By COLIN CLARK
NEWSEUM: The key maintenance software program for the F-35, called ALIS, is “way behind,” Lt. Gen. Christopher Bogdan, head of the program, said today. How far behind? “We are way behind. We are way behind.”
Bogdan told a conference hosted by Credit Suisse and organized by Jim McAleese here that he “could spend hours talking about what’s right and what’s wrong with ALIS,” the Autonomic Logistics Information System. But he kept it pretty short. Program leaders realized the system, designed to monitor the aircraft’s systems and maintenance needs, was a hell of a lot more important and complex than they had originally foreseen. ”It is way more important and way more complicated than that,” Bogdan said, adding that it needs to be treated “like its own weapon system.”
While the program is ”in catch-up mode with ALIS,” Bogdan said they were beginning to see improvements in the system. The latest software update was done at Eglin Air Force Base this weekend. “Normally with ALIS we would take one step forward and two steps back. This time we actually took a step forward and didn’t take a step back. That is encouraging, that because of the way we are changing the development of ALIS we starting to see results. But we are way behind. We are way behind.”
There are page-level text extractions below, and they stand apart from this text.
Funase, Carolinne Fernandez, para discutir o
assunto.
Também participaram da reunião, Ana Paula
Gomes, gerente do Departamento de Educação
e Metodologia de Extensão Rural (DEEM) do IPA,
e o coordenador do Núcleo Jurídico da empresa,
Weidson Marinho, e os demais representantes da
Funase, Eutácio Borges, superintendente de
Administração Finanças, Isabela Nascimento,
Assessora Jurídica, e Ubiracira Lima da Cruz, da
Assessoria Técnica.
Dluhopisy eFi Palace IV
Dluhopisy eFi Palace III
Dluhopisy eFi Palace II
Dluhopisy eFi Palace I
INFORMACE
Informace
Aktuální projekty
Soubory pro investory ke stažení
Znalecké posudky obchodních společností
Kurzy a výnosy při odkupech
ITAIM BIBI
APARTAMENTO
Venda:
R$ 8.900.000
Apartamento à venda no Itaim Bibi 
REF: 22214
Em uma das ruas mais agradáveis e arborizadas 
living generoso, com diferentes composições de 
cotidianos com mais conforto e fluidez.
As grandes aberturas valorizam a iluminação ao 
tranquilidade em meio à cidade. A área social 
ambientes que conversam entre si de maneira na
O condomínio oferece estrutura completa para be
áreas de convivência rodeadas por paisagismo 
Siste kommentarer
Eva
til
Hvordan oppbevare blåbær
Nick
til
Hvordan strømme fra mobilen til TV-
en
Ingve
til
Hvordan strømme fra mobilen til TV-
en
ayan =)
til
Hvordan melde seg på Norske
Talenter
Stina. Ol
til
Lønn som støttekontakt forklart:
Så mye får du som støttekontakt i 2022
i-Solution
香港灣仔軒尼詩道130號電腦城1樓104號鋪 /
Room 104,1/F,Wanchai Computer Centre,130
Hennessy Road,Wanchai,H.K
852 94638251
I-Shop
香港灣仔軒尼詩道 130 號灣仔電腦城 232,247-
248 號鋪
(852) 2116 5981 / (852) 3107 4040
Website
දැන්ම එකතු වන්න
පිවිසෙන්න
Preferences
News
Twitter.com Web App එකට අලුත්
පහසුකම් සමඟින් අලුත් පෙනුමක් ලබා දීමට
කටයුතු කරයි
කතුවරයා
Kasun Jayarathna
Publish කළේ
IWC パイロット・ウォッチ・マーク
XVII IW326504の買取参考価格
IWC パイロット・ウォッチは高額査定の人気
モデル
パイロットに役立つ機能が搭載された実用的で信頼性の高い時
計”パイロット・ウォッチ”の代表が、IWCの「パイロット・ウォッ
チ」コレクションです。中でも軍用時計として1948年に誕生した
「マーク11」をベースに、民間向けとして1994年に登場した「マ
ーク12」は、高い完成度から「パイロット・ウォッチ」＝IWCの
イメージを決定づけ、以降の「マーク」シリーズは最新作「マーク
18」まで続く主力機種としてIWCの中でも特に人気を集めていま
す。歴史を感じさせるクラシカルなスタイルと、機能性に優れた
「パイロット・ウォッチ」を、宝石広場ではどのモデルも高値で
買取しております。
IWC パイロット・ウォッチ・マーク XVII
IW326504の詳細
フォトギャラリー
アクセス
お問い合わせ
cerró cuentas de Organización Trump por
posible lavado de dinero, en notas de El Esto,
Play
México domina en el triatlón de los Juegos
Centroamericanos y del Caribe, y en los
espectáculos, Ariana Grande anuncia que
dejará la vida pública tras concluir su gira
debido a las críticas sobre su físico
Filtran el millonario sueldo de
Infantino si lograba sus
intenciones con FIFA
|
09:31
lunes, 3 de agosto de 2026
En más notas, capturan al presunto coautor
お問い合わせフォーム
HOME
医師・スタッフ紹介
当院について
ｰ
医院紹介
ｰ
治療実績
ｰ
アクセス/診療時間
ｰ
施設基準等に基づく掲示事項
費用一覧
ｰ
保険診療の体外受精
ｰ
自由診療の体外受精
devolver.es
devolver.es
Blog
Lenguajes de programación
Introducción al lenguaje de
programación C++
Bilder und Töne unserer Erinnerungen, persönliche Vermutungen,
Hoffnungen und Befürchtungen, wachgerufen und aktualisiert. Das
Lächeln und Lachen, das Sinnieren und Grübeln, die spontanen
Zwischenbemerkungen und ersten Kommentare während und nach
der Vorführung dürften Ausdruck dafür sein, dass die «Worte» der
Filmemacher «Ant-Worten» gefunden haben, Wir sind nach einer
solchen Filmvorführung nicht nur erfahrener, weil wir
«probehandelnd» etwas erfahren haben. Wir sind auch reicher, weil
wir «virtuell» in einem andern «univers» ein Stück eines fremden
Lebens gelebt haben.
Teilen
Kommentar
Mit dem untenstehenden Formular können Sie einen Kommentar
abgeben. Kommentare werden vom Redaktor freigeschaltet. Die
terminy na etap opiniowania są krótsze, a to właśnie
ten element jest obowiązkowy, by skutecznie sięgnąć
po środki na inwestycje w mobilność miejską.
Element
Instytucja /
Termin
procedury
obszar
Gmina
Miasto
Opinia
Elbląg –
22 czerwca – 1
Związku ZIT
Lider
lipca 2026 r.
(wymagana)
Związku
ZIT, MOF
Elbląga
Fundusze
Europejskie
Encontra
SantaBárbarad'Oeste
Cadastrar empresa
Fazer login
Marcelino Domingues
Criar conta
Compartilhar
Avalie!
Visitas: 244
On the cracked bulkheads found during ground lifecycle testing of the F-35Bs — the Marine aircraft –Bogdan said “his biggest worry” about them is that there are planes on the production line due to receive the bulkhead models that cracked. He said he has “challenged Lockheed to figure out a way to get that fix done as quickly as possible” so he doesn’t have to buy jets and fix them later on.
The other area — related to ALIS — is that the F-35s produced so far are not meeting readiness standards. “Parts are failing more often then we expected and when they fail they take longer to repair and maintainability on the airplane is just taking too long to repair,” Bogdan said. “The good news is we have the wherewithal and the capability to conquer all those problems with the money we have been given.”
All this doubtless has given rise to many acquisition lessons learned. Bogdan, former program manager of the KC-X airborne tanker program, noted he had compiled a pamphlet about the lessons he learned there. “We are probably going to end up doing the same for F-35,” he said. “Instead of a pamphlet we may need an encylopedia because of all the things we didn’t get right.”
Some more hopeful news for Lockheed and the program: Bogdan said he was pretty sure South Korea would buy F-35s. He was less categoric about Singapore, but he clearly thinks it’s likely the city-state will buy the aircraft. Breaking Defense readers already knew that, of course.